SQL Query Still having duplicates after group by - mysql

SELECT *
FROM `eBayorders`
WHERE (`OrderIDAmazon` IS NULL
OR `OrderIDAmazon` = "null")
AND `Flag` = "True"
AND `TYPE` = "GROUP"
AND (`Carrier` IS NULL
OR `Carrier` = "null")
AND LEFT(`SKU`, 1) = "B"
AND datediff(now(), `TIME`) < 4
AND (`TrackingInfo` IS NULL
OR `TrackingInfo` = "null")
AND `STATUS` = "PROCESSING"
GROUP BY `Name`,
`SKU`
ORDER BY `TIME` ASC LIMIT 7
I am trying to make sure that none of the names and skus will show up in the same result. I am trying to group by name and then sku, however I ran into the problem where a result showed up that has the same name and different skus, which I dont want to happen.
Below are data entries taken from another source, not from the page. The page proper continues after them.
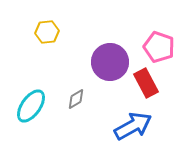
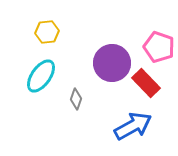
purple circle: moved 2 px right, 1 px down
red rectangle: rotated 16 degrees counterclockwise
gray diamond: rotated 40 degrees counterclockwise
cyan ellipse: moved 10 px right, 30 px up
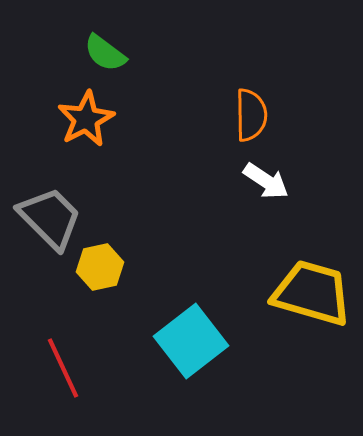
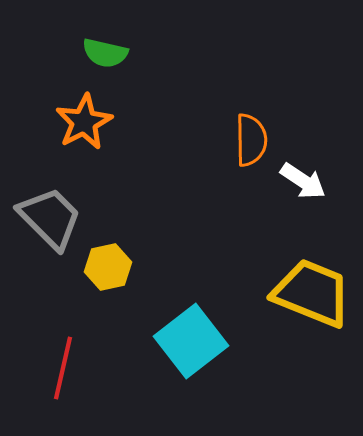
green semicircle: rotated 24 degrees counterclockwise
orange semicircle: moved 25 px down
orange star: moved 2 px left, 3 px down
white arrow: moved 37 px right
yellow hexagon: moved 8 px right
yellow trapezoid: rotated 6 degrees clockwise
red line: rotated 38 degrees clockwise
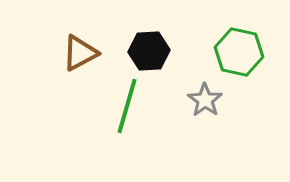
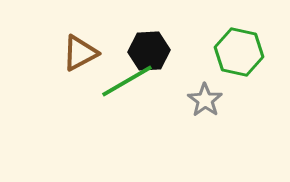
green line: moved 25 px up; rotated 44 degrees clockwise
How can I fix this query to make sure that there is always distinct names and skus in the result set?!
For example say I have an Order:
Name: Ben Z, SKU : B000334, oldest
Name: Ben Z, SKU : B000333, second oldest
Name: Will, SKU: B000334, third oldest
Name: John, SKU: B000036, fourth oldest
The query should return only:
Name: Ben Z, SKU : B000334, oldest
Name: John, SKU: B000036, fourth oldest
This is because all of the Names should only have one entry in the set along with SKU.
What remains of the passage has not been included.